* INSTRUCTIONS FOR THE TASK: For this exercise, write out each entry below exactly, omitting the images.

EXTRACTED RECORDS: Begin

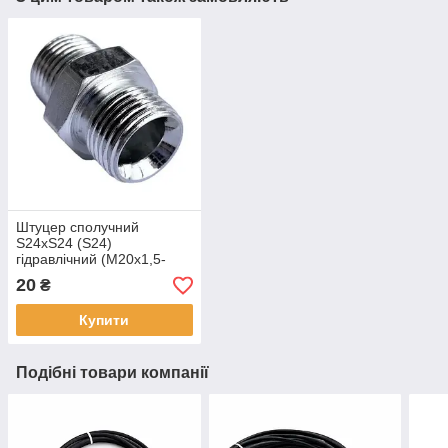
Штуцер сполучний
S24хS24 (S24)
гідравлічний (М20х1,5-
М20х1,5)
20
₴
Купити
Подібні товари компанії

EXTRACTED RECORDS: End

* ANSWER BOX:
Штуцер сполучний
S24хS24 (S24)
гідравлічний (М20х1,5-
М20х1,5)
20
₴
Купити
Подібні товари компанії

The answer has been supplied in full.